We also look at levels of economic returns—return on equity, return on capital, that sort of thing—which in America are actually pretty good. By some of those metrics, things are quite healthy.
The average investor is probably going to look at things like price-earnings ratios; as a very rough measure it can be okay but, again, tricky for the reasons we talked about before. The issue is that we don’t really know if growth is embedded and we don’t really know what capital needs are embedded. As a shorthand, price-earnings ratios are not bad, but must be used with caution.
CR: Is there any economic data you pay attention to?
MM: Probably similar to what everyone else looks at, like basic GDP [gross domestic product] data. I certainly look at national income accounts, how the government is reporting aggregate profits, those kinds of things. Besides that, I don’t pay attention to a lot of economic reports.
CR: Is there anything from your personal process that you do to guard against your own mistakes?
MM: I’m a pretty textbook guy, actually.
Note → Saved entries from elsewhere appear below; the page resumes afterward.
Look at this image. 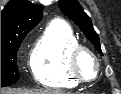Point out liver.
Segmentation results:
<instances>
[{
  "label": "liver",
  "instance_id": "1",
  "mask_svg": "<svg viewBox=\"0 0 121 94\" xmlns=\"http://www.w3.org/2000/svg\"><path fill=\"white\" fill-rule=\"evenodd\" d=\"M1 94H65L54 90L1 89Z\"/></svg>",
  "mask_w": 121,
  "mask_h": 94
}]
</instances>
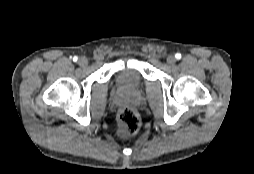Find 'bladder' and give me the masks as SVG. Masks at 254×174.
Returning a JSON list of instances; mask_svg holds the SVG:
<instances>
[{
	"instance_id": "bladder-1",
	"label": "bladder",
	"mask_w": 254,
	"mask_h": 174,
	"mask_svg": "<svg viewBox=\"0 0 254 174\" xmlns=\"http://www.w3.org/2000/svg\"><path fill=\"white\" fill-rule=\"evenodd\" d=\"M117 84L124 90H133L140 84V75L133 68H125L118 75Z\"/></svg>"
}]
</instances>
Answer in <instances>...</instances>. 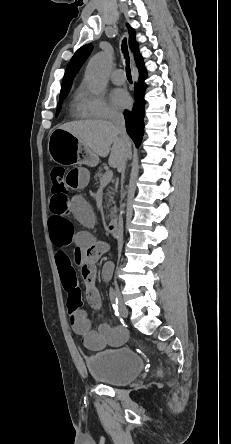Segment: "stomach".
<instances>
[{
  "label": "stomach",
  "mask_w": 231,
  "mask_h": 444,
  "mask_svg": "<svg viewBox=\"0 0 231 444\" xmlns=\"http://www.w3.org/2000/svg\"><path fill=\"white\" fill-rule=\"evenodd\" d=\"M48 152L50 157L59 164H86L88 166L98 164V157L89 148L77 137L59 128L49 136Z\"/></svg>",
  "instance_id": "1"
}]
</instances>
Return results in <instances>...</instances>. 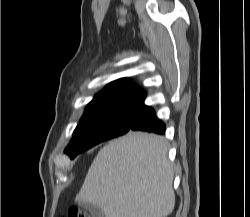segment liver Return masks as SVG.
Returning <instances> with one entry per match:
<instances>
[{
  "mask_svg": "<svg viewBox=\"0 0 250 217\" xmlns=\"http://www.w3.org/2000/svg\"><path fill=\"white\" fill-rule=\"evenodd\" d=\"M162 137L130 132L93 160L76 201L105 217H166L174 209L173 169Z\"/></svg>",
  "mask_w": 250,
  "mask_h": 217,
  "instance_id": "1",
  "label": "liver"
}]
</instances>
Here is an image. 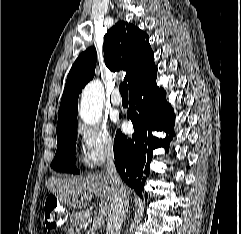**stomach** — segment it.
<instances>
[{"label":"stomach","instance_id":"obj_1","mask_svg":"<svg viewBox=\"0 0 241 234\" xmlns=\"http://www.w3.org/2000/svg\"><path fill=\"white\" fill-rule=\"evenodd\" d=\"M72 220L75 221V222H76V221L79 222V221H80V215H79V214L73 215V216H72Z\"/></svg>","mask_w":241,"mask_h":234}]
</instances>
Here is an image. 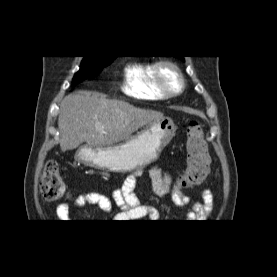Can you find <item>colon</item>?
<instances>
[{"label": "colon", "instance_id": "obj_1", "mask_svg": "<svg viewBox=\"0 0 277 277\" xmlns=\"http://www.w3.org/2000/svg\"><path fill=\"white\" fill-rule=\"evenodd\" d=\"M186 153V168L182 183L198 185L208 176L210 160L204 130L196 120L191 121L187 127ZM40 192L47 201H57L66 196V185L57 162L46 163L40 180Z\"/></svg>", "mask_w": 277, "mask_h": 277}]
</instances>
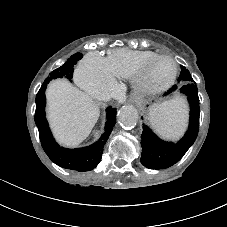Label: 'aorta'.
<instances>
[{"instance_id":"1","label":"aorta","mask_w":227,"mask_h":227,"mask_svg":"<svg viewBox=\"0 0 227 227\" xmlns=\"http://www.w3.org/2000/svg\"><path fill=\"white\" fill-rule=\"evenodd\" d=\"M138 112L133 106H123L118 112V121L125 129L134 128L138 122Z\"/></svg>"}]
</instances>
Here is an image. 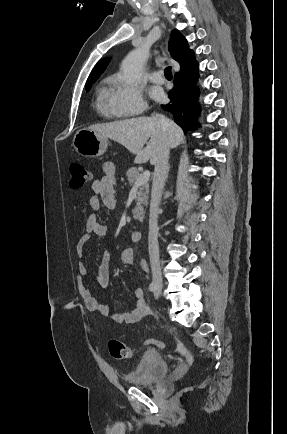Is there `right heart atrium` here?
<instances>
[{"label":"right heart atrium","mask_w":287,"mask_h":434,"mask_svg":"<svg viewBox=\"0 0 287 434\" xmlns=\"http://www.w3.org/2000/svg\"><path fill=\"white\" fill-rule=\"evenodd\" d=\"M110 99L113 109L121 116L141 114L147 108L141 88L124 81L120 76L113 78Z\"/></svg>","instance_id":"right-heart-atrium-1"}]
</instances>
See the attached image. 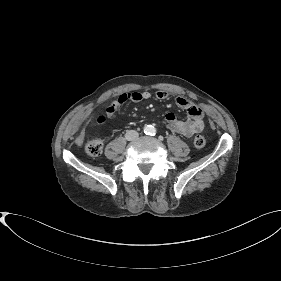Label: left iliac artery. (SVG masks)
I'll use <instances>...</instances> for the list:
<instances>
[{
	"mask_svg": "<svg viewBox=\"0 0 281 281\" xmlns=\"http://www.w3.org/2000/svg\"><path fill=\"white\" fill-rule=\"evenodd\" d=\"M155 133H156V130H155V129H154V130H152V134H153V135H155Z\"/></svg>",
	"mask_w": 281,
	"mask_h": 281,
	"instance_id": "1",
	"label": "left iliac artery"
}]
</instances>
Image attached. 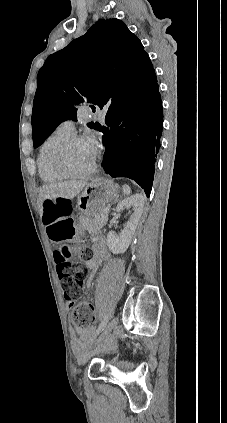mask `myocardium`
<instances>
[{"label": "myocardium", "mask_w": 227, "mask_h": 423, "mask_svg": "<svg viewBox=\"0 0 227 423\" xmlns=\"http://www.w3.org/2000/svg\"><path fill=\"white\" fill-rule=\"evenodd\" d=\"M77 143H87V140L83 136L72 135L71 137L60 143L54 151L53 163L57 170L66 178L70 179H81L93 174L97 169V162L84 172H74L70 169L67 155L72 146Z\"/></svg>", "instance_id": "obj_1"}]
</instances>
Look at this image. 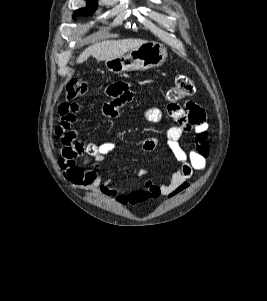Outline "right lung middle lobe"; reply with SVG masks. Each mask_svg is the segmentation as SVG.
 Segmentation results:
<instances>
[{"instance_id":"obj_1","label":"right lung middle lobe","mask_w":267,"mask_h":301,"mask_svg":"<svg viewBox=\"0 0 267 301\" xmlns=\"http://www.w3.org/2000/svg\"><path fill=\"white\" fill-rule=\"evenodd\" d=\"M95 7H96V1L88 0L87 7L76 10L73 15V18L76 19V17L80 15H90L94 12Z\"/></svg>"}]
</instances>
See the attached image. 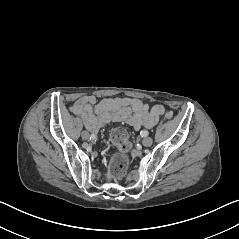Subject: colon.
Here are the masks:
<instances>
[{
    "instance_id": "5ec220e1",
    "label": "colon",
    "mask_w": 239,
    "mask_h": 239,
    "mask_svg": "<svg viewBox=\"0 0 239 239\" xmlns=\"http://www.w3.org/2000/svg\"><path fill=\"white\" fill-rule=\"evenodd\" d=\"M165 118L170 120L173 118V113L167 111ZM110 139L115 144L119 152L113 156L109 166V174L111 177L117 178L122 176L128 168L129 159L128 152L131 148L128 133L124 128L114 127L110 131Z\"/></svg>"
}]
</instances>
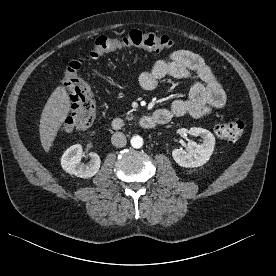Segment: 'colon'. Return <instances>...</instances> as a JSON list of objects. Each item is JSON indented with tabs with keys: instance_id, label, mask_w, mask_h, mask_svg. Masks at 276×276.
I'll return each mask as SVG.
<instances>
[{
	"instance_id": "1",
	"label": "colon",
	"mask_w": 276,
	"mask_h": 276,
	"mask_svg": "<svg viewBox=\"0 0 276 276\" xmlns=\"http://www.w3.org/2000/svg\"><path fill=\"white\" fill-rule=\"evenodd\" d=\"M174 46L176 42L168 36L138 29H133L120 37L96 38L82 57L70 61L65 68L64 84L71 101V113L62 123V130L69 133L87 128L96 118L95 96L89 84L78 74L83 62L130 48L165 51ZM244 128V122L237 119L217 123L214 132L220 138L237 140L243 134Z\"/></svg>"
}]
</instances>
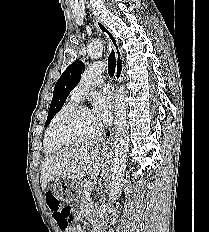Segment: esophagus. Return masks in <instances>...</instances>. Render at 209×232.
Wrapping results in <instances>:
<instances>
[{
	"mask_svg": "<svg viewBox=\"0 0 209 232\" xmlns=\"http://www.w3.org/2000/svg\"><path fill=\"white\" fill-rule=\"evenodd\" d=\"M95 24L98 30L103 34V36L108 40L110 45L113 47L116 55V72H115V83L118 86L122 80L123 76V55L119 47L118 41L109 30V28L98 18H94ZM113 138V126L108 129L104 137V145H109Z\"/></svg>",
	"mask_w": 209,
	"mask_h": 232,
	"instance_id": "1",
	"label": "esophagus"
}]
</instances>
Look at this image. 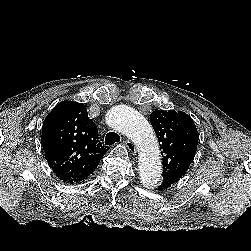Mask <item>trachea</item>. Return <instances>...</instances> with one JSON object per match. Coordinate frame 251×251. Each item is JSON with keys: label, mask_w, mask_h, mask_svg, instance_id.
I'll return each instance as SVG.
<instances>
[{"label": "trachea", "mask_w": 251, "mask_h": 251, "mask_svg": "<svg viewBox=\"0 0 251 251\" xmlns=\"http://www.w3.org/2000/svg\"><path fill=\"white\" fill-rule=\"evenodd\" d=\"M119 141H120V137L115 132H109V133H107V135L105 137V144L106 145H113Z\"/></svg>", "instance_id": "trachea-1"}]
</instances>
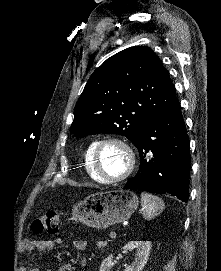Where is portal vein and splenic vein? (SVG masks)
Segmentation results:
<instances>
[{
  "label": "portal vein and splenic vein",
  "mask_w": 221,
  "mask_h": 271,
  "mask_svg": "<svg viewBox=\"0 0 221 271\" xmlns=\"http://www.w3.org/2000/svg\"><path fill=\"white\" fill-rule=\"evenodd\" d=\"M110 240H115V238H116V233H115V231H111V233H110Z\"/></svg>",
  "instance_id": "obj_1"
}]
</instances>
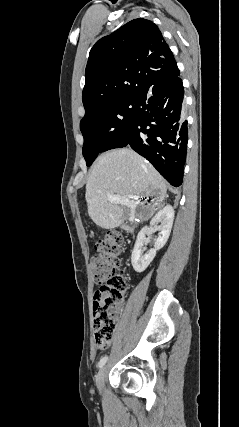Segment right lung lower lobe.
<instances>
[{
	"mask_svg": "<svg viewBox=\"0 0 239 427\" xmlns=\"http://www.w3.org/2000/svg\"><path fill=\"white\" fill-rule=\"evenodd\" d=\"M183 95L179 74L143 90L136 97L129 138L120 146L145 157L175 187L183 181L188 142Z\"/></svg>",
	"mask_w": 239,
	"mask_h": 427,
	"instance_id": "obj_1",
	"label": "right lung lower lobe"
}]
</instances>
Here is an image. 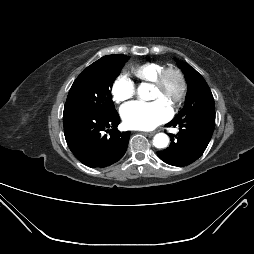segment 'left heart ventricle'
<instances>
[{
	"label": "left heart ventricle",
	"instance_id": "b2bd125f",
	"mask_svg": "<svg viewBox=\"0 0 254 254\" xmlns=\"http://www.w3.org/2000/svg\"><path fill=\"white\" fill-rule=\"evenodd\" d=\"M178 92V82L173 75H168L163 89L152 88L150 93L151 100H157L170 108Z\"/></svg>",
	"mask_w": 254,
	"mask_h": 254
}]
</instances>
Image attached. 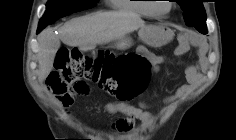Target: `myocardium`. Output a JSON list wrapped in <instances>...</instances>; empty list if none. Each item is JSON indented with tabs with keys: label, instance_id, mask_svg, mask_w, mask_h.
I'll use <instances>...</instances> for the list:
<instances>
[{
	"label": "myocardium",
	"instance_id": "myocardium-1",
	"mask_svg": "<svg viewBox=\"0 0 236 140\" xmlns=\"http://www.w3.org/2000/svg\"><path fill=\"white\" fill-rule=\"evenodd\" d=\"M173 8H174L173 4H172V3H169V9H168V11L165 12V13H162V12H160V11L158 10L156 4H152V5H151V10H152L154 16H156V17H158V18H165V17H167V16L170 14V12L172 11Z\"/></svg>",
	"mask_w": 236,
	"mask_h": 140
}]
</instances>
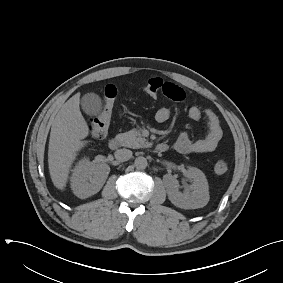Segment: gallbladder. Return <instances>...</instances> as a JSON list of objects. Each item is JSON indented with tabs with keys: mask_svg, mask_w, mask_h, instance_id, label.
Segmentation results:
<instances>
[{
	"mask_svg": "<svg viewBox=\"0 0 283 283\" xmlns=\"http://www.w3.org/2000/svg\"><path fill=\"white\" fill-rule=\"evenodd\" d=\"M83 111L90 116H96L102 109L101 98L95 93H87L81 99Z\"/></svg>",
	"mask_w": 283,
	"mask_h": 283,
	"instance_id": "bac80fb5",
	"label": "gallbladder"
}]
</instances>
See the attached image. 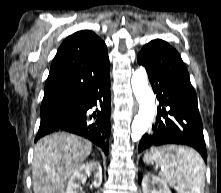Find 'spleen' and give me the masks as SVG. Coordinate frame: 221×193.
I'll use <instances>...</instances> for the list:
<instances>
[{
	"label": "spleen",
	"mask_w": 221,
	"mask_h": 193,
	"mask_svg": "<svg viewBox=\"0 0 221 193\" xmlns=\"http://www.w3.org/2000/svg\"><path fill=\"white\" fill-rule=\"evenodd\" d=\"M143 161L157 163L159 176L178 193H204L205 164L201 156L187 146H153Z\"/></svg>",
	"instance_id": "1"
}]
</instances>
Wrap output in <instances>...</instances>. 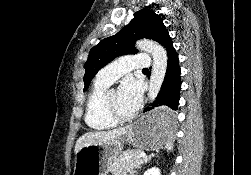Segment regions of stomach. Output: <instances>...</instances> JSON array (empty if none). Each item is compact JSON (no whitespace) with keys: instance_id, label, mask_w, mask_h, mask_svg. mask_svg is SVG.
Returning a JSON list of instances; mask_svg holds the SVG:
<instances>
[{"instance_id":"0dacf381","label":"stomach","mask_w":251,"mask_h":175,"mask_svg":"<svg viewBox=\"0 0 251 175\" xmlns=\"http://www.w3.org/2000/svg\"><path fill=\"white\" fill-rule=\"evenodd\" d=\"M171 107H156L129 125L119 143H89L75 155L73 175H107L112 161L120 157L124 143L139 149H154L172 141L176 114Z\"/></svg>"}]
</instances>
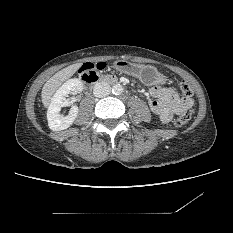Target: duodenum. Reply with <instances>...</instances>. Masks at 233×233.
<instances>
[{
    "label": "duodenum",
    "instance_id": "410a0bca",
    "mask_svg": "<svg viewBox=\"0 0 233 233\" xmlns=\"http://www.w3.org/2000/svg\"><path fill=\"white\" fill-rule=\"evenodd\" d=\"M82 81L88 86L89 89H91L94 85H96L99 82H107L110 84H119L120 81L118 78L115 77H105L102 78L98 74H82L81 75Z\"/></svg>",
    "mask_w": 233,
    "mask_h": 233
}]
</instances>
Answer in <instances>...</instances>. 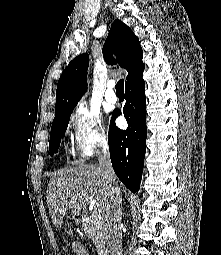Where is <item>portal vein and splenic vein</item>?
<instances>
[{"mask_svg":"<svg viewBox=\"0 0 221 255\" xmlns=\"http://www.w3.org/2000/svg\"><path fill=\"white\" fill-rule=\"evenodd\" d=\"M94 212H96V213H100L101 212V207H100V205L98 203H96L95 206H94Z\"/></svg>","mask_w":221,"mask_h":255,"instance_id":"1","label":"portal vein and splenic vein"}]
</instances>
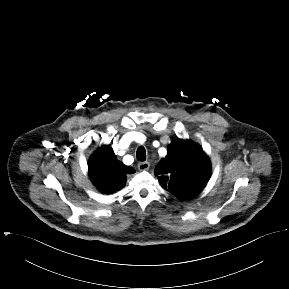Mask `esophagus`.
I'll list each match as a JSON object with an SVG mask.
<instances>
[{
	"instance_id": "34e87169",
	"label": "esophagus",
	"mask_w": 289,
	"mask_h": 289,
	"mask_svg": "<svg viewBox=\"0 0 289 289\" xmlns=\"http://www.w3.org/2000/svg\"><path fill=\"white\" fill-rule=\"evenodd\" d=\"M149 167H150V163L147 162V161H145V162H139V164H138V168H139V170H141V171L148 170Z\"/></svg>"
}]
</instances>
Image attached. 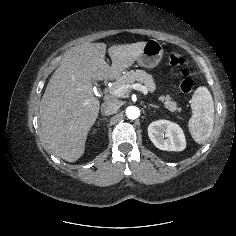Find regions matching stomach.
Wrapping results in <instances>:
<instances>
[{
  "label": "stomach",
  "instance_id": "0dacf381",
  "mask_svg": "<svg viewBox=\"0 0 236 236\" xmlns=\"http://www.w3.org/2000/svg\"><path fill=\"white\" fill-rule=\"evenodd\" d=\"M162 56V45L157 40L151 39L145 43L142 53L137 58V63L145 68H153L159 64Z\"/></svg>",
  "mask_w": 236,
  "mask_h": 236
}]
</instances>
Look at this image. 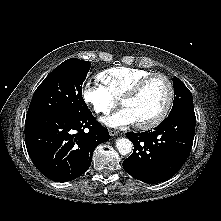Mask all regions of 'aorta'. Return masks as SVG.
Returning a JSON list of instances; mask_svg holds the SVG:
<instances>
[{
    "label": "aorta",
    "instance_id": "762f6f07",
    "mask_svg": "<svg viewBox=\"0 0 221 221\" xmlns=\"http://www.w3.org/2000/svg\"><path fill=\"white\" fill-rule=\"evenodd\" d=\"M132 142L127 138H119L116 141V147L121 155H127L132 152Z\"/></svg>",
    "mask_w": 221,
    "mask_h": 221
}]
</instances>
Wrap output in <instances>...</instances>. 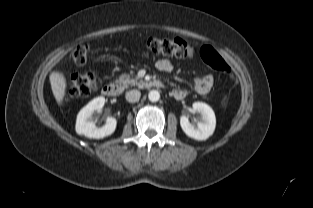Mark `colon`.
<instances>
[{
  "mask_svg": "<svg viewBox=\"0 0 313 208\" xmlns=\"http://www.w3.org/2000/svg\"><path fill=\"white\" fill-rule=\"evenodd\" d=\"M147 48L154 54L189 58L193 55V48L181 39L149 38ZM89 45L79 44L70 52V57L76 65L86 63ZM201 58L214 70L225 73L232 78L231 68L220 54L211 46H204L200 50ZM97 88V74L95 71L78 73L71 77L67 86V99H76L91 95Z\"/></svg>",
  "mask_w": 313,
  "mask_h": 208,
  "instance_id": "colon-1",
  "label": "colon"
}]
</instances>
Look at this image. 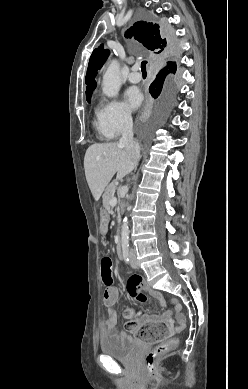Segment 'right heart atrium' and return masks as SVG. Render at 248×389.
Wrapping results in <instances>:
<instances>
[{"label":"right heart atrium","instance_id":"d8ad5b80","mask_svg":"<svg viewBox=\"0 0 248 389\" xmlns=\"http://www.w3.org/2000/svg\"><path fill=\"white\" fill-rule=\"evenodd\" d=\"M101 113L109 133L116 137L131 127L132 117L120 101L113 99L101 105Z\"/></svg>","mask_w":248,"mask_h":389}]
</instances>
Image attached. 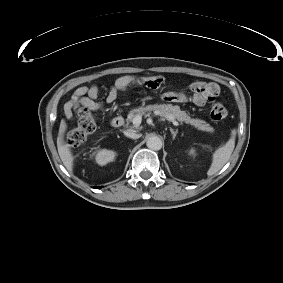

For my own portfolio, it is fairly diversified and low cost and I try to be very methodical about rebalancing.
Probably like many of your members, when it is time to rebalance, I sometimes feel like I don’t want to rebalance because I’m worried about this, that or the other thing. Just to be disciplined about rebalancing is another good strategy, I think. I rebalance by dates, not triggers, unless something is really out of whack that I need to revisit; I usually rebalance by dates about once or twice a year.
I try to practice what I preach to some degree in terms of diversification, low cost and consistent rebalancing to make sure the portfolio makes sense.